September 12, 2022. We are now in Schrodinger's Pandemic. When I go into a store or the Post Office, I am now usually the only person wearing a mask. When I emailed a file to the East Hampton Business Center for printing, the manager responded that they were closed for the next three days due to everyone catching Covid, one with a serious case. (She with wonderful consideration taped my job to the door so I could pick it up.) The pandemic continues, but is now the elephant in the room.

November 10, 2022. I just Flashed on a book I would adopt if someone was throwing it out at the Dump: A Dictionary of Epiphanies, a kind of Epistemic-Ontological breakdown of those "suddenly its all very clear" moments by type, for example, the realization, as your new spouse pushes you off a cliff, that they aren't who you thought they were.

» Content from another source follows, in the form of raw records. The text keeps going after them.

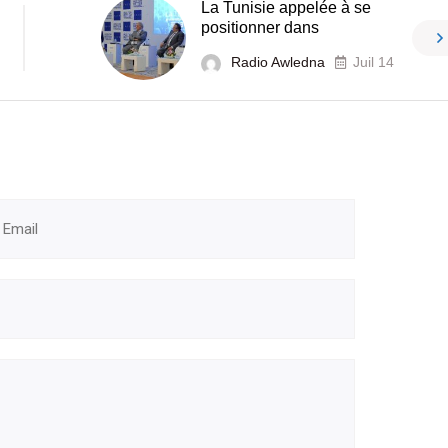
La Tunisie appelée à se
positionner dans
Radio Awledna
Juil 14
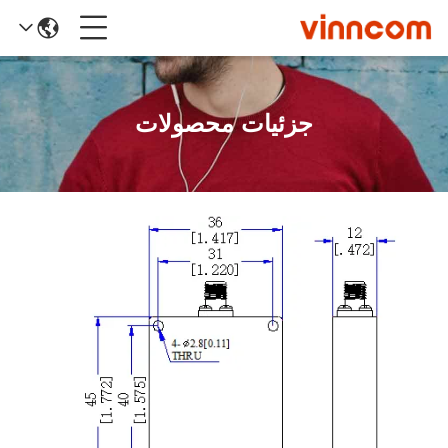
جزئیات محصولات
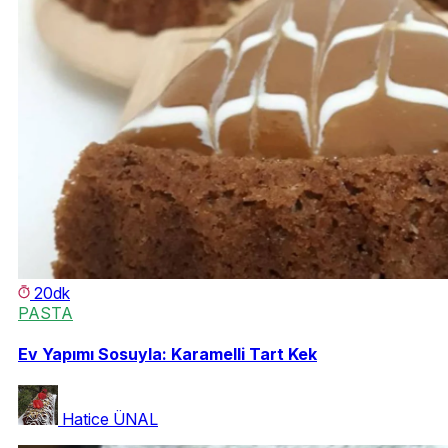
20dk
PASTA
Ev Yapımı Sosuyla: Karamelli Tart Kek
Hatice ÜNAL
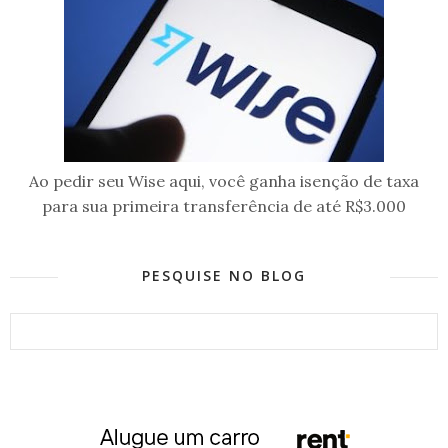
Ao pedir seu Wise aqui, você ganha isenção de taxa
para sua primeira transferência de até R$3.000
PESQUISE NO BLOG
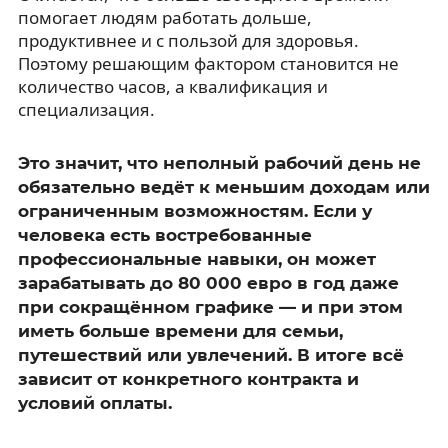
помогает людям работать дольше,
продуктивнее и с пользой для здоровья.
Поэтому решающим фактором становится не
количество часов, а квалификация и
специализация.
Это значит, что неполный рабочий день не
обязательно ведёт к меньшим доходам или
ограниченным возможностям. Если у
человека есть востребованные
профессиональные навыки, он может
зарабатывать до 80 000 евро в год даже
при сокращённом графике — и при этом
иметь больше времени для семьи,
путешествий или увлечений. В итоге всё
зависит от конкретного контракта и
условий оплаты.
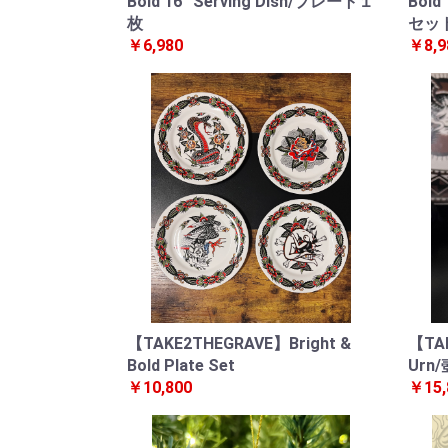
Bold 16” Serving Dish/プレート１
Bold
枚
セッ
￥6,980
￥8,9
【TAKE2THEGRAVE】Bright &
【TAK
Bold Plate Set
Urn/
￥10,800
￥15,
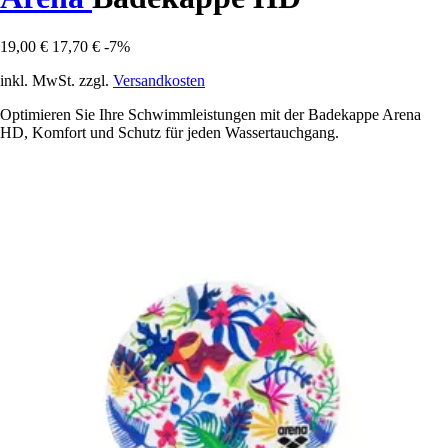
19,00 €
17,70 €
-7%
inkl. MwSt. zzgl.
Versandkosten
Optimieren Sie Ihre Schwimmleistungen mit der Badekappe Arena
HD, Komfort und Schutz für jeden Wassertauchgang.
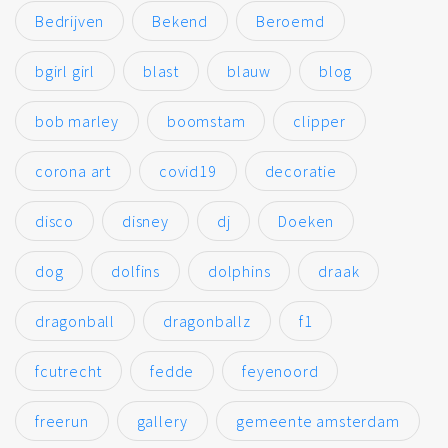
Bedrijven
Bekend
Beroemd
bgirl girl
blast
blauw
blog
bob marley
boomstam
clipper
corona art
covid19
decoratie
disco
disney
dj
Doeken
dog
dolfins
dolphins
draak
dragonball
dragonballz
f1
fcutrecht
fedde
feyenoord
freerun
gallery
gemeente amsterdam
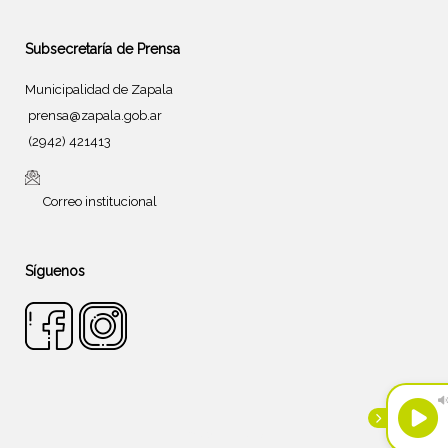
Subsecretaría de Prensa
Municipalidad de Zapala
prensa@zapala.gob.ar
(2942) 421413
Correo institucional
Síguenos
Tema de
SiteOrigin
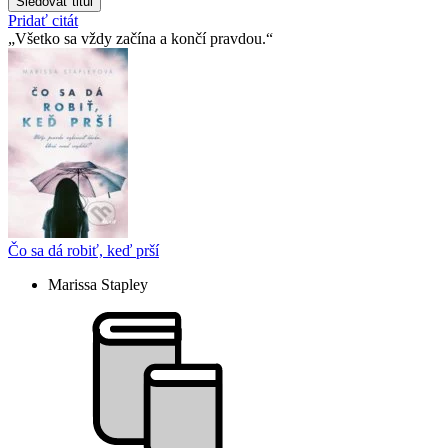
Sledovať titul
Pridať citát
Všetko sa vždy začína a končí pravdou.
Čo sa dá robiť, keď prší
Marissa Stapley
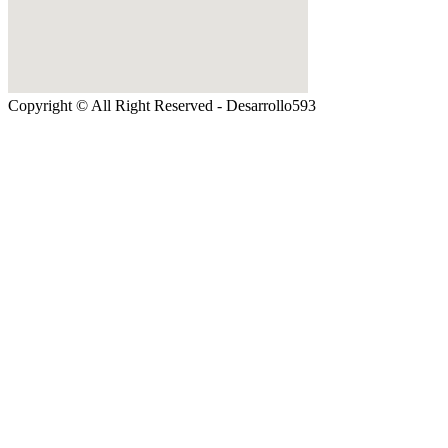
Copyright © All Right Reserved - Desarrollo593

A very common type of Epiphany is that "________ never ended". After 9/11, I began a column in the Spectacle entitled "Year Zero" in which I examined the ways in which the attack had changed all of our lives, irretrievably, I thought. I gave it up about two years later, as life seemed to normalize again. But, about five years later, realizing that the Justice Department was prosecuting teenage and twenty something Americans with Arab last names, under the Patriot Act, for merely maintaining web sites which mentioned Al Qaeda, I had the Epiphany that Year Zero never ended. In another article, on another day, and if it doesn't bore me too much, I could draw you the through-line from 9/11 to the Trumpoid Object.

Today's Epiphany is that the Pandemic never ended. W. went to an elite gathering of some hundreds of people in Boston to discuss politics and current events and network over lunch. None of the highly intelligent attendees wore masks. W. had been back barely a day when she got word that two of the people she socialized with had Covid.

This week, I worked about thirty hours, across three shifts, as a poll watcher at an early voting site and at the Election Day poll in Sag Harbor. It was an excellent experience for so many reasons: a temporary community formed, in which everyone, of either party, worked together amicably and professionally, and made sure everyone voted; the ragged discord from elsewhere, the lies and hatred, did not come anywhere near us. But I was almost alone wearing a mask during that experience. We have simply decided not to think about Covid any more, and damn the consequences.